(Structured page parsing data)
=-=-=

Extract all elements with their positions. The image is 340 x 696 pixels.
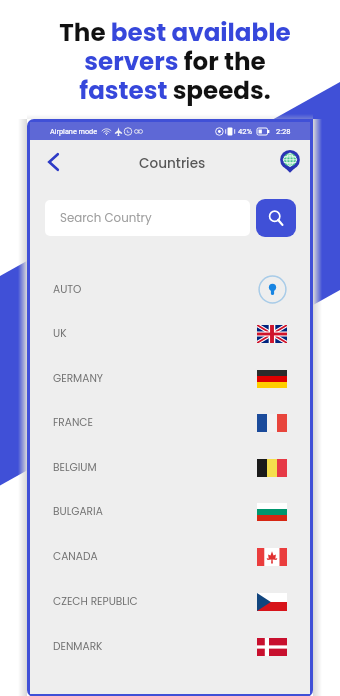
staticText: UK xyxy=(53,326,67,341)
button[interactable]: GERMANY xyxy=(30,356,310,401)
staticText: CANADA xyxy=(53,549,98,564)
staticText: 42% xyxy=(238,127,253,136)
button[interactable]: DENMARK xyxy=(30,624,310,669)
button[interactable]: Search xyxy=(256,199,296,237)
staticText: BELGIUM xyxy=(53,460,97,475)
button[interactable]: Search Country xyxy=(45,200,250,236)
staticText: 2:28 xyxy=(276,127,291,136)
button[interactable]: FRANCE xyxy=(30,400,310,445)
button[interactable]: CZECH REPUBLIC xyxy=(30,579,310,624)
staticText: Countries xyxy=(139,154,206,173)
staticText: DENMARK xyxy=(53,639,103,654)
staticText: GERMANY xyxy=(53,371,104,386)
button[interactable]: AUTO xyxy=(30,267,310,312)
button[interactable]: BELGIUM xyxy=(30,445,310,490)
staticText: AUTO xyxy=(53,282,82,297)
staticText: FRANCE xyxy=(53,415,93,430)
staticText: BULGARIA xyxy=(53,504,103,519)
staticText: Airplane mode xyxy=(50,127,98,136)
button[interactable]: CANADA xyxy=(30,534,310,579)
button[interactable]: Back xyxy=(37,147,69,177)
staticText: CZECH REPUBLIC xyxy=(53,594,138,609)
staticText: Search Country xyxy=(60,210,152,227)
staticText: The best available servers for the faste… xyxy=(10,15,340,108)
button[interactable]: UK xyxy=(30,311,310,356)
button[interactable]: Change server location xyxy=(279,149,301,175)
button[interactable]: BULGARIA xyxy=(30,489,310,534)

=-=-=

Omit the pictures; restate every entry word for word.

EXERCISE OUTPUT —
Extract all elements with their positions. The image is 340 x 696 pixels.
staticText: UK xyxy=(53,326,67,341)
button[interactable]: GERMANY xyxy=(30,356,310,401)
staticText: CANADA xyxy=(53,549,98,564)
staticText: 42% xyxy=(238,127,253,136)
button[interactable]: DENMARK xyxy=(30,624,310,669)
button[interactable]: Search xyxy=(256,199,296,237)
staticText: BELGIUM xyxy=(53,460,97,475)
button[interactable]: Search Country xyxy=(45,200,250,236)
staticText: 2:28 xyxy=(276,127,291,136)
button[interactable]: FRANCE xyxy=(30,400,310,445)
button[interactable]: CZECH REPUBLIC xyxy=(30,579,310,624)
staticText: Countries xyxy=(139,154,206,173)
staticText: DENMARK xyxy=(53,639,103,654)
staticText: GERMANY xyxy=(53,371,104,386)
button[interactable]: AUTO xyxy=(30,267,310,312)
button[interactable]: BELGIUM xyxy=(30,445,310,490)
staticText: AUTO xyxy=(53,282,82,297)
staticText: FRANCE xyxy=(53,415,93,430)
staticText: BULGARIA xyxy=(53,504,103,519)
staticText: Airplane mode xyxy=(50,127,98,136)
button[interactable]: CANADA xyxy=(30,534,310,579)
button[interactable]: Back xyxy=(37,147,69,177)
staticText: CZECH REPUBLIC xyxy=(53,594,138,609)
staticText: Search Country xyxy=(60,210,152,227)
staticText: The best available servers for the faste… xyxy=(10,15,340,108)
button[interactable]: UK xyxy=(30,311,310,356)
button[interactable]: Change server location xyxy=(279,149,301,175)
button[interactable]: BULGARIA xyxy=(30,489,310,534)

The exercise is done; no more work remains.